To begin with, it is essential to make sure that any potential hazards – both outside and inside – a genset are identified and remedied. So, outside checks include making sure exhaust stacks are structurally sound and there are no defects such as loose rain caps or brackets, ensuring remote coolers are free from debris and have their covers intact, confirming that there are no reported or observed leaks, and assessing whether fuel tank gauges are functioning correctly.

Then, inside checks include making sure the battery charger is on and voltage is correct, ensuring radiators and air inlets are clean and free from debris or dust, confirming that internal fuel tanks are full and that gauges are working properly, and assessing whether fans and belts are aligned and tensioned.

Maintenance checks such as these should be in place as a matter of course, but as winter approaches and the temperature drops and days get shorter, then the need to ensure every safety measure has been taken during these conditions is even more important.

Fixing fuel

Over time, fuel can potentially become contaminated by dirt ingress or rust, which can cause a range of problems such as filter blockages or the premature wear of fuel injectors or pumps.
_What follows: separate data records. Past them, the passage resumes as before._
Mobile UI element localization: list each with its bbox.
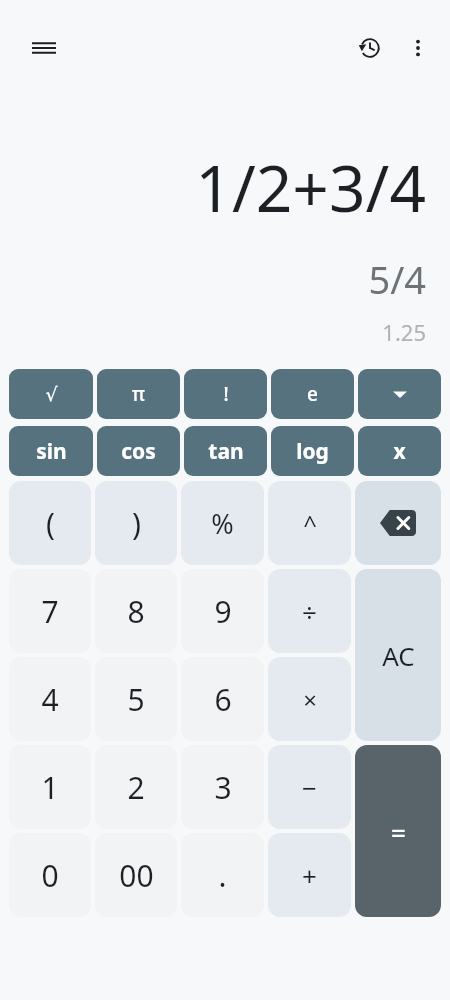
- button[interactable]: −: [268, 745, 351, 829]
- button[interactable]: ×: [268, 657, 351, 741]
- staticText: .: [218, 855, 227, 896]
- staticText: ×: [303, 683, 317, 716]
- button[interactable]: History: [346, 24, 394, 72]
- staticText: AC: [382, 638, 415, 673]
- button[interactable]: Menu: [20, 24, 68, 72]
- button[interactable]: More functions: [358, 369, 441, 419]
- staticText: log: [296, 437, 329, 466]
- button[interactable]: !: [184, 369, 267, 419]
- staticText: 3: [214, 767, 232, 808]
- button[interactable]: e: [271, 369, 354, 419]
- staticText: sin: [36, 437, 67, 466]
- button[interactable]: 4: [9, 657, 91, 741]
- button[interactable]: π: [97, 369, 180, 419]
- button[interactable]: x: [358, 426, 441, 476]
- staticText: x: [393, 437, 406, 466]
- button[interactable]: +: [268, 833, 351, 917]
- staticText: =: [391, 814, 406, 849]
- staticText: e: [307, 381, 318, 407]
- button[interactable]: ÷: [268, 569, 351, 653]
- staticText: 0: [41, 855, 59, 896]
- staticText: !: [223, 381, 229, 407]
- button[interactable]: Backspace: [355, 481, 441, 565]
- staticText: tan: [208, 437, 244, 466]
- button[interactable]: 2: [95, 745, 177, 829]
- button[interactable]: 0: [9, 833, 91, 917]
- staticText: 7: [41, 591, 59, 632]
- staticText: 9: [214, 591, 232, 632]
- staticText: %: [211, 505, 234, 542]
- button[interactable]: ^: [268, 481, 351, 565]
- button[interactable]: log: [271, 426, 354, 476]
- button[interactable]: 8: [95, 569, 177, 653]
- button[interactable]: 9: [181, 569, 264, 653]
- staticText: 00: [119, 855, 154, 896]
- staticText: −: [302, 770, 317, 805]
- button[interactable]: 00: [95, 833, 177, 917]
- staticText: 6: [214, 679, 232, 720]
- button[interactable]: %: [181, 481, 264, 565]
- button[interactable]: tan: [184, 426, 267, 476]
- staticText: 8: [127, 591, 145, 632]
- staticText: ): [132, 503, 141, 544]
- button[interactable]: cos: [97, 426, 180, 476]
- staticText: 2: [127, 767, 145, 808]
- staticText: 1.25: [382, 317, 426, 347]
- staticText: 4: [41, 679, 59, 720]
- staticText: π: [132, 381, 145, 407]
- staticText: √: [45, 383, 58, 405]
- button[interactable]: 3: [181, 745, 264, 829]
- staticText: 1/2+3/4: [195, 144, 426, 231]
- staticText: ^: [303, 507, 317, 540]
- button[interactable]: AC: [355, 569, 441, 741]
- button[interactable]: sin: [9, 426, 93, 476]
- button[interactable]: .: [181, 833, 264, 917]
- staticText: 5/4: [368, 253, 426, 305]
- staticText: 1: [41, 767, 59, 808]
- button[interactable]: 7: [9, 569, 91, 653]
- button[interactable]: 5: [95, 657, 177, 741]
- button[interactable]: ): [95, 481, 177, 565]
- button[interactable]: 1: [9, 745, 91, 829]
- staticText: ÷: [302, 594, 317, 629]
- staticText: cos: [121, 437, 156, 466]
- button[interactable]: =: [355, 745, 441, 917]
- staticText: (: [46, 503, 55, 544]
- staticText: 5: [127, 679, 145, 720]
- button[interactable]: More options: [394, 24, 442, 72]
- staticText: +: [302, 858, 317, 893]
- button[interactable]: 6: [181, 657, 264, 741]
- button[interactable]: (: [9, 481, 91, 565]
- button[interactable]: √: [9, 369, 93, 419]
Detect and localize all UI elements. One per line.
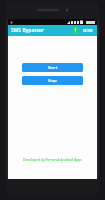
staticText: Developed by Personal Android Apps: [11, 157, 94, 162]
button[interactable]: Stop: [22, 76, 83, 85]
staticText: SMS Bypasser: [11, 27, 45, 34]
staticText: MORE: [83, 28, 94, 33]
staticText: Start: [48, 65, 58, 70]
button[interactable]: Start: [22, 63, 83, 72]
staticText: Stop: [48, 78, 57, 83]
button[interactable]: MORE: [82, 28, 95, 33]
button[interactable]: App status: [71, 26, 80, 35]
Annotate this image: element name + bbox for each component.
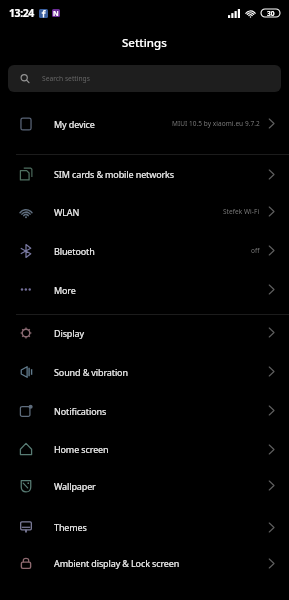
staticText: Sound & vibration (54, 366, 128, 378)
staticText: MIUI 10.5 by xiaomi.eu 9.7.2 (172, 119, 260, 128)
button[interactable]: Display (0, 313, 289, 352)
staticText: Stefek Wi-Fi (223, 207, 260, 216)
staticText: My device (54, 118, 95, 130)
staticText: Search settings (42, 74, 90, 83)
button[interactable]: Bluetooth (0, 231, 289, 270)
button[interactable]: WLAN (0, 192, 289, 231)
staticText: 30 (267, 9, 275, 17)
staticText: Wallpaper (54, 480, 96, 492)
staticText: Notifications (54, 405, 107, 417)
button[interactable]: Home screen (0, 430, 289, 468)
staticText: off (251, 246, 260, 255)
staticText: Settings (122, 35, 167, 51)
button[interactable]: More (0, 270, 289, 309)
button[interactable]: SIM cards & mobile networks (0, 155, 289, 193)
button[interactable]: Notifications (0, 391, 289, 430)
staticText: Display (54, 327, 84, 339)
staticText: Ambient display & Lock screen (54, 557, 180, 569)
staticText: N (53, 9, 59, 17)
staticText: More (54, 284, 76, 296)
staticText: WLAN (54, 206, 80, 218)
button[interactable]: My device (0, 104, 289, 143)
staticText: Home screen (54, 443, 109, 455)
button[interactable]: Ambient display & Lock screen (0, 544, 289, 582)
staticText: SIM cards & mobile networks (54, 168, 174, 180)
button[interactable]: Sound & vibration (0, 352, 289, 391)
staticText: 13:24 (9, 6, 34, 20)
staticText: Bluetooth (54, 245, 95, 257)
staticText: Themes (54, 521, 87, 533)
button[interactable]: Themes (0, 508, 289, 546)
button[interactable]: Wallpaper (0, 466, 289, 505)
button[interactable]: Search settings (8, 65, 281, 92)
While treatments such as fuel polishing and a water soaker can help deal with fuel contamination, taking a preventative approach is a better strategy to adopt. Ensure adequate fuel is purchased from a reliable source and maintain fuel systems and tanks to a high standard, working to OEM guidelines. Fuel fill points should be clean and serviceable, locks fitted and keys accessible for the attending staff. Finally, introduce a periodic fuel-sampling regime to not only identify the condition of the fuel but its suitability too. This will lead to reduced maintenance costs and improved operational efficiencies.

Keep your genset cool

While the importance of regular oil and filter changes is widely acknowledged, it is less known that approximately 50 per cent of engine downtime is typically due to problems associated with cooling systems. Check hoses and fittings for cracks and abrasions, vibration damage or cavitation tears due to motion, as these issues can lead to a major failure of the engine when equipment is relied on to work remotely.

These problems can become particularly exacerbated during winter. As coolants age, they can lose their protective properties. If the glycol mix is wrong, then the fluid could freeze at very low temperatures. This is, therefore, one fluid to be really mindful of during the winter period.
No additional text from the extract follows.